You don't need a license for commercial work, only residential. Kind of strange.

If you do any residential roofing, you need a Maintenance and Alteration Contractor's License.

Go to this website to see about contractors licensing in all the states.

contractors-license.org

I just looked at the Michigan Dept of Labor and Economic Growth page about contractors. It does look like you will need a criminal history done, but it doesn't say that would preclude anyone with one from getting a license.

michigan.gov/cis/0,1607,7-154-35299_35414_35455---,00.html


Since I don't have enough posts yet to put in links, add the usuall http, etc. in front of the links I posted.





Boy I am amazed how easy it is to get a license in some states.
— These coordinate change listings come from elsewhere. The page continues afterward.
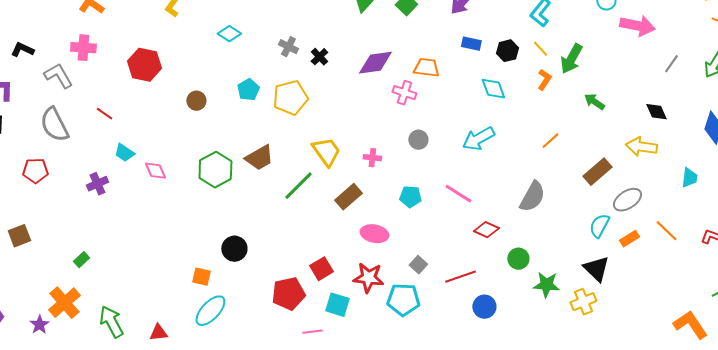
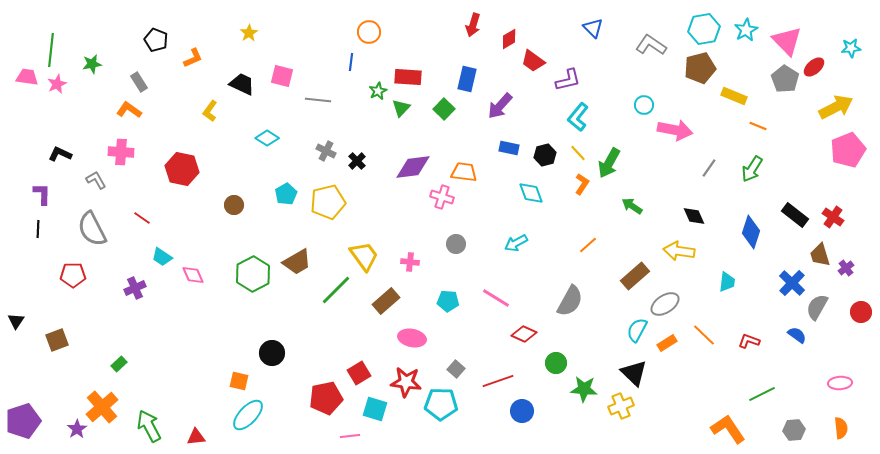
gray L-shape: (58, 76) -> (96, 180), size x0.7
cyan arrow: (478, 139) -> (516, 243), size x0.7

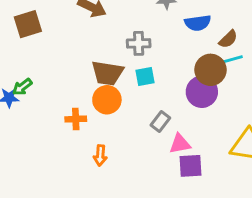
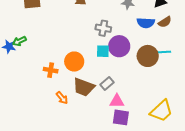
brown semicircle: (228, 39) -> (165, 22), moved
brown trapezoid: (107, 73) -> (84, 87), moved
purple circle: (202, 92) -> (119, 46), moved
orange arrow: (100, 155) -> (62, 98), turned -56

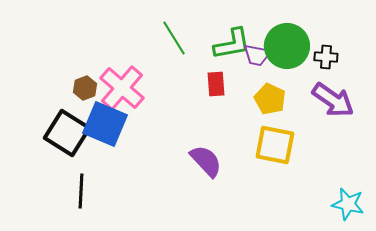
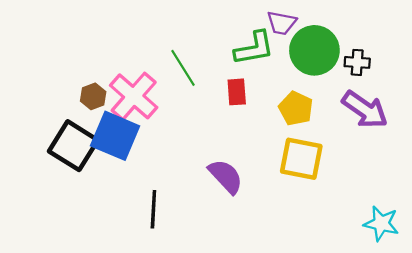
green line: (174, 38) -> (183, 68), moved
purple trapezoid: (257, 55) -> (282, 23), moved
black line: (81, 191) -> (153, 209), moved

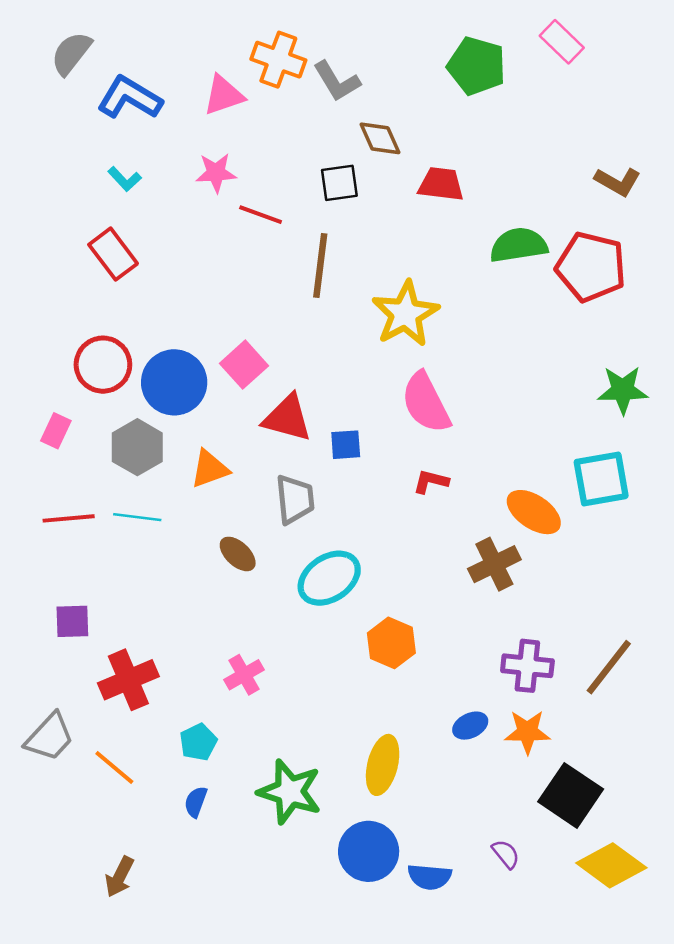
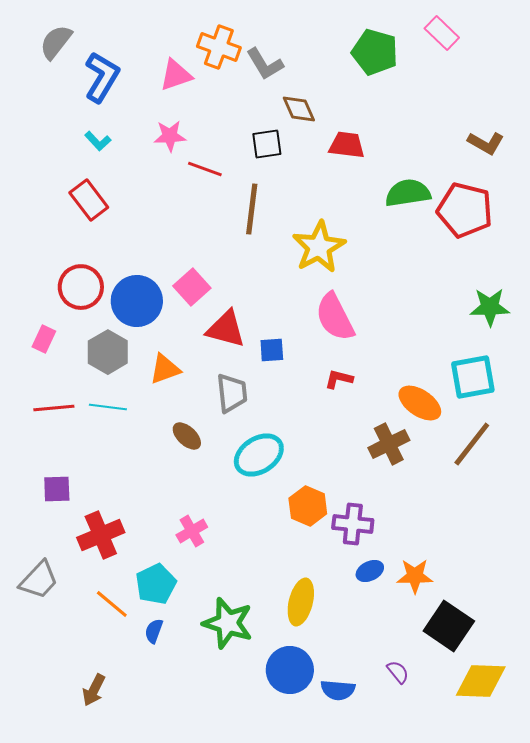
blue L-shape: (130, 98) -> (102, 77), turned 90
purple cross: (527, 666) -> (353, 524), moved
brown line: (609, 667) -> (472, 444), moved
cyan pentagon: (198, 742) -> (156, 584), size x1.4
orange line: (114, 767) -> (112, 604), moved
yellow diamond: (611, 865) -> (481, 681), turned -34

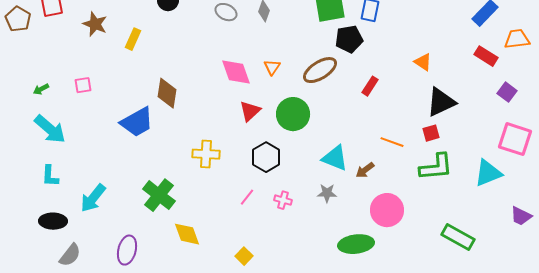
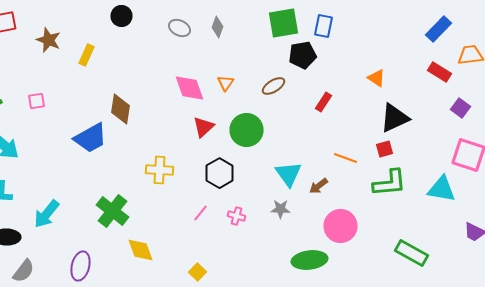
brown ellipse: (320, 70) -> (274, 86), size x0.7
cyan triangle: (335, 158) -> (288, 174), turned 32
cyan triangle: (488, 173) -> (442, 189), turned 32

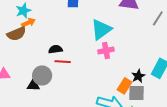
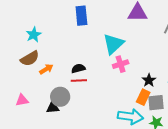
orange arrow: (28, 23) -> (46, 69), moved
black semicircle: (55, 49) -> (78, 68), moved
black star: (138, 76) -> (149, 80), moved

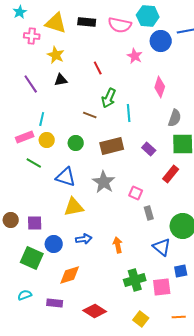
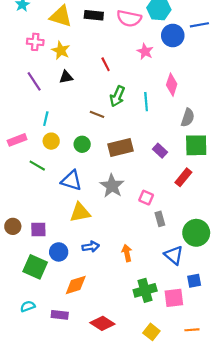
pink cross: (32, 36) -> (35, 42), moved
cyan line: (129, 113) -> (146, 102), moved
pink rectangle: (25, 137) -> (17, 140), moved

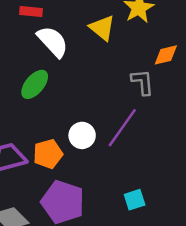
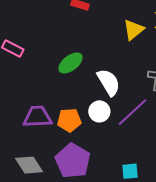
yellow triangle: (102, 28) -> (134, 30), turned 30
white semicircle: (53, 42) -> (109, 82), moved

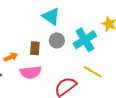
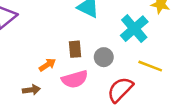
gray circle: (57, 40) -> (104, 57), moved

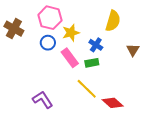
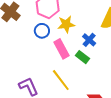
green rectangle: (92, 63) -> (82, 57), turned 40
yellow line: (87, 89) -> (61, 80), moved

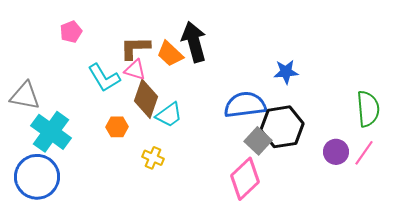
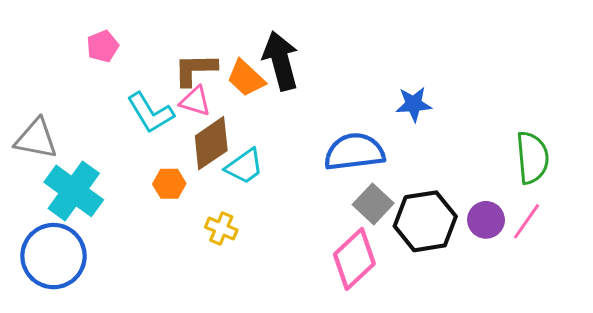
brown diamond: (146, 99) -> (211, 143), turned 36
black hexagon: (282, 127) -> (425, 221), moved

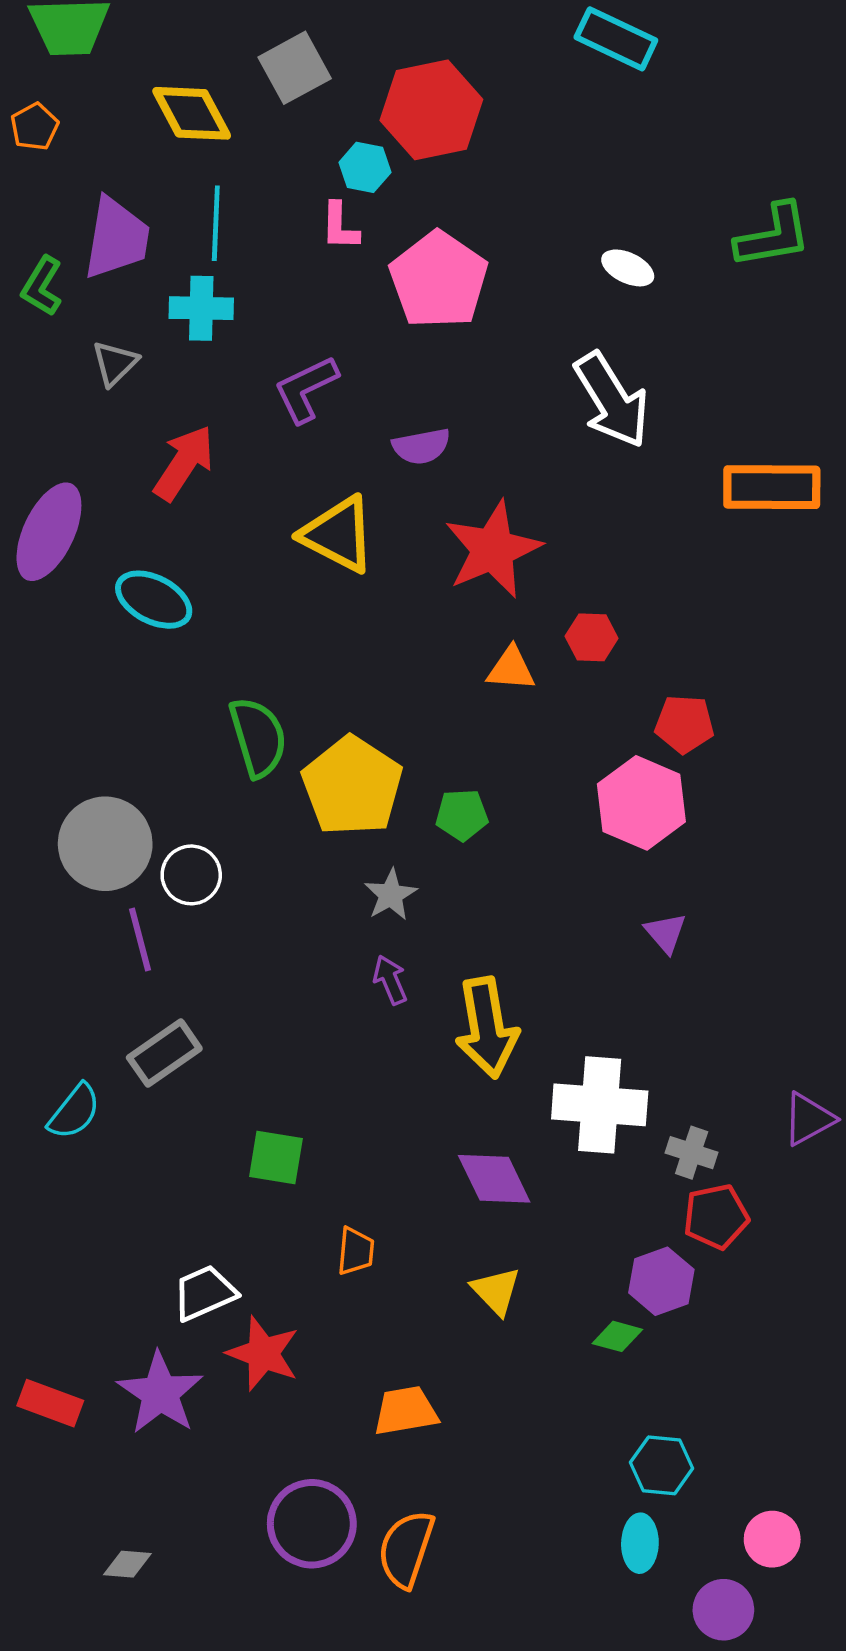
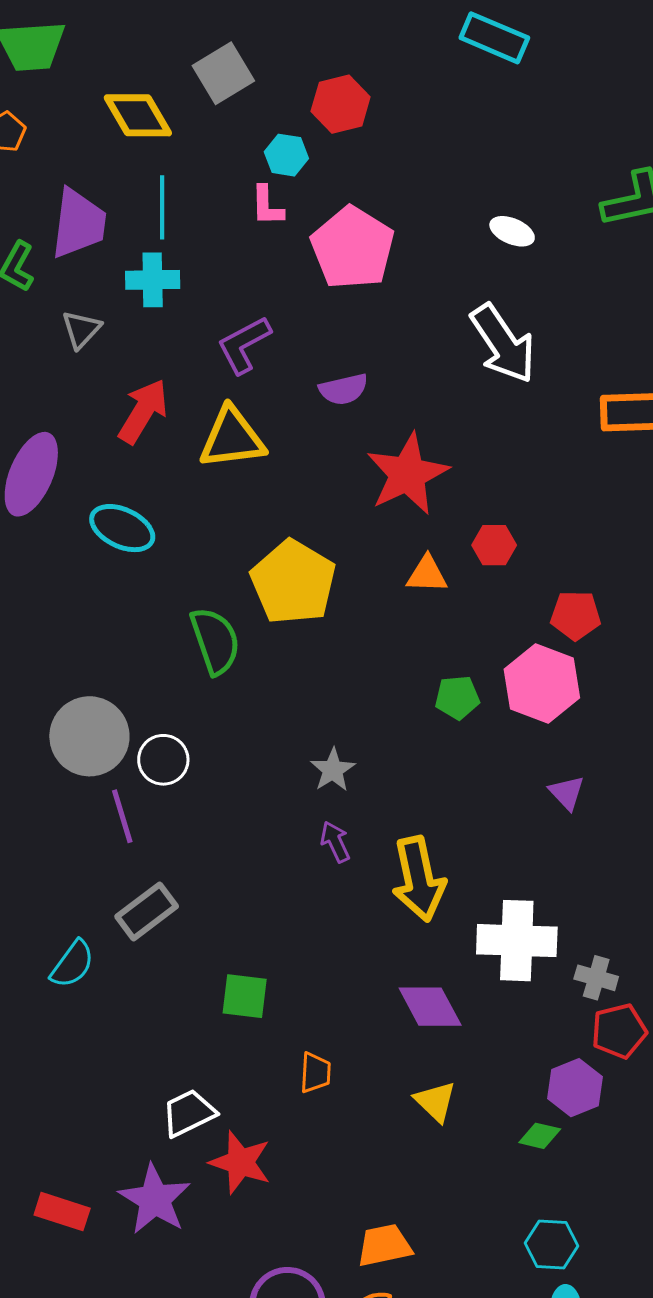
red hexagon: (431, 110) -> (341, 104), size x0.7
yellow triangle: (338, 534) -> (232, 438), moved, turned -32
yellow pentagon: (352, 786) -> (293, 582), moved
green pentagon: (462, 815) -> (457, 697), moved
orange trapezoid: (406, 1411) -> (384, 1245), moved
cyan hexagon: (662, 1465) -> (551, 1245), moved

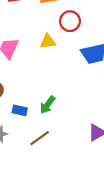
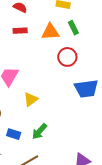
yellow triangle: (48, 41) -> (31, 99), moved, turned -35

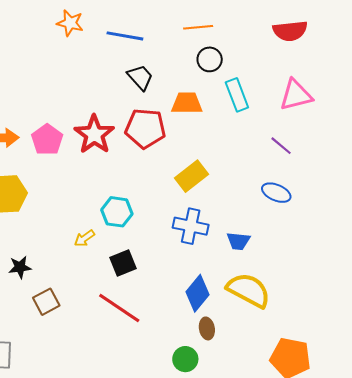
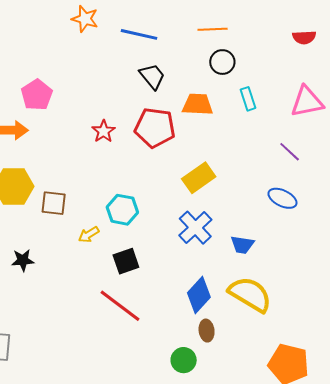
red semicircle: (290, 31) -> (304, 37), size x0.7
cyan rectangle: (237, 95) -> (248, 99), size x0.7
red star: (94, 134) -> (104, 131), size x0.6
pink pentagon: (47, 140) -> (37, 95), moved
blue cross: (191, 226) -> (195, 228), turned 32
brown square: (46, 302) -> (54, 203), moved, turned 32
Most of the western states require a test and putting up a bond and proof of insurance. Looks like Michigan does test but I didn't see anything about a bond or insurance.


----------



## doubleaction (Oct 22, 2005)

For just the roofing license you must pass the credit check and background history also. Its a 50 question test here is a link with information.

http://www.michigan.gov/cis/0,1607,7-154-35299_35414_35455-114254--,00.html


----------



## apkole (Mar 18, 2006)

I would recommend going for the full builders license here in Michigan instead of just the M&A. There are courses which will help you pass the test. Check with your local homebuilders association. On the trade side, there are a couple of questions in each trade area. I believe there were 50 questions on the trades, and 50 questions on the legal, regulatory and finance side. 

If you apply for the M&A, there will be 50 questions focused on roofing. That's more questions than I would want to answer, even given my years of experience. 

Good luck. Residential roofing in this state is very challenging right now.

Andy


----------



## Chippewabuilt (Mar 16, 2007)

yes I am from michigan and yes you can just get a lic for roofing only.
but I will tell you this the test has question on all types of roofing so make sure you know shingles and flat work, i have a freind that says the roofing lic is a lot harder I have a builders and If you have been in the trades long enough the builders should be easy for you, there is two test. Law/Building its easy I got 99% on both.


----------



## dougger222 (Jan 29, 2004)

I've got a Minnesota Residential Roofing License.

50 question roofing only test. 50 question business and law test. No class or roofing books to take or buy to pass this test. $200 and 16 hours in MN and anybody can pass the general contractors test.

Also have to have a $5,000 bond in MN which runs me $100 a year.

Just did my 7.5 hours the other day.


----------



## roofwiz74 (Oct 27, 2006)

none for roofing in Indiana,which is a shame.


----------



## Tom M (Jan 3, 2007)

Dont be disappointed Wiz the license is horsesh*t--Like the California poster NJ has a license through the Dept Of Consumer Affairs--Alls it is --is a State certificate that shows your an insured contractor. This is just a proof to your clients that you do carry insurance and eliminates annual proof registrations some areas require.


----------



## dougger222 (Jan 29, 2004)

My father used to have to get licenses for doing work in certain cities in Minnesota. This of course was before the inception of the state wide license requirement.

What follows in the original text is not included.